Establishing Trust The Musician's Way
Updated: Nov 10
Musicians tend, by the way they work together, to build trust with each other, creating a strong foundation for musical collaboration. This foundation can lead to more creative, rewarding, and enjoyable experiences for everyone involved.
This applies to both musical and non-musical settings.
In many non-musical activities, trust might be overlooked and yet it is probably the biggest differentiator in many endeavours. Trust just makes things easier. It smooths the way. In business for example, marketing costs reduce because of how well you are perceived in the marketplace. A trusted organisation is naturally attractive to its clients. 5 star reviews abound for a trusted organisation. Taking your time to develop trust within your team or organisation also helps with employee retention and even cost reductions. Trust maintains a steady flow of inquiries and when times are hard your business is likely to survive much better than those who haven't paid attention to this value. It goes without saying that your profitability is much more reliable.
Trust eminates from the core of the organisation and radiates outwards from there through your immediate team members, out to the rest of the organisation and beyond. Trust is a value which all organisations can work towards. So much can be achieved when a strong level of trust is in place between team members. Trust is a very precious item in an organisation, possibly THE most precious. Once they know they have it, team members will do everything they can to protect such a valuable asset.

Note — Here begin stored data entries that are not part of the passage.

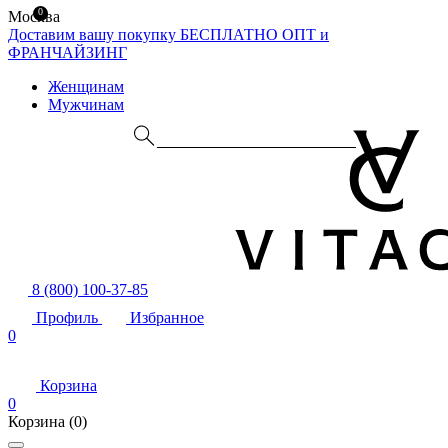
0
Москва
Доставим вашу покупку БЕСПЛАТНО
ОПТ и
ФРАНЧАЙЗИНГ
Женщинам
Мужчинам
8 (800) 100-37-85
Профиль
Избранное
0
Корзина
0
Корзина
(0)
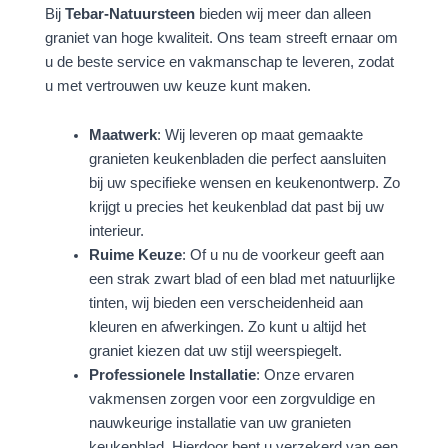
Bij
Tebar-Natuursteen
bieden wij meer dan alleen
graniet van hoge kwaliteit. Ons team streeft ernaar om
u de beste service en vakmanschap te leveren, zodat
u met vertrouwen uw keuze kunt maken.
Maatwerk
: Wij leveren op maat gemaakte
granieten keukenbladen die perfect aansluiten
bij uw specifieke wensen en keukenontwerp. Zo
krijgt u precies het keukenblad dat past bij uw
interieur.
Ruime Keuze
: Of u nu de voorkeur geeft aan
een strak zwart blad of een blad met natuurlijke
tinten, wij bieden een verscheidenheid aan
kleuren en afwerkingen. Zo kunt u altijd het
graniet kiezen dat uw stijl weerspiegelt.
Professionele Installatie
: Onze ervaren
vakmensen zorgen voor een zorgvuldige en
nauwkeurige installatie van uw granieten
keukenblad. Hierdoor bent u verzekerd van een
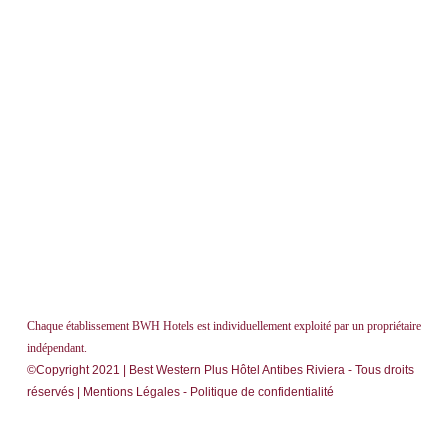
Chaque établissement BWH Hotels est individuellement exploité par un propriétaire
indépendant.
©Copyright 2021 | Best Western Plus Hôtel Antibes Riviera - Tous droits
réservés |
Mentions Légales
-
Politique de confidentialité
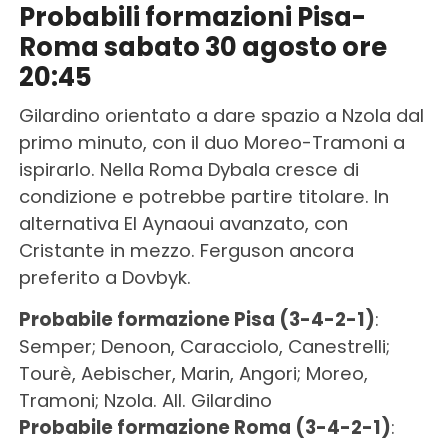
Probabili formazioni Pisa-
Roma sabato 30 agosto ore
20:45
Gilardino orientato a dare spazio a Nzola dal
primo minuto, con il duo Moreo-Tramoni a
ispirarlo. Nella Roma Dybala cresce di
condizione e potrebbe partire titolare. In
alternativa El Aynaoui avanzato, con
Cristante in mezzo. Ferguson ancora
preferito a Dovbyk.
Probabile formazione Pisa (3-4-2-1)
:
Semper; Denoon, Caracciolo, Canestrelli;
Tourè, Aebischer, Marin, Angori; Moreo,
Tramoni; Nzola. All. Gilardino
Probabile formazione Roma (3-4-2-1)
:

Trust is a fundamental component of any successful musical collaboration. The musical process invokes the development of trust, which will encourage an openness to new ideas, a tendency to take creative risks, and an innate willingness to improve. This can lead to more creative and rewarding experiences for everyone involved.
There are a number of things that musicians can do to establish trust with each other. One important factor is communication. Musicians tend to communicate effectively with each other in order to understand each other's musical intentions. This is done through both verbal and nonverbal communication. Nonverbal communication is particularly evident. Deeper listening is essential as one might expect. Responsiveness is essential. Even peripheral vision is brought into play. A violinist, for example, is simultaneously reading the music, following the bowing, keeping an eye on the section leader and the conductor. On top of all of this is the constant checking of tuning and musical expression.
Another important factor is reliability. Musicians need to be able to rely on each other to show up on time, be prepared, and do their part. In the performance itself, there is also a sense that 'the show must go on'. Knowing that your colleagues won't let you down is a tremendous assett in any sphere. Reliability creates a sense of trust and security that allows everyone to focus on the music, a quality which can be applied to the non-musical arena to great effect.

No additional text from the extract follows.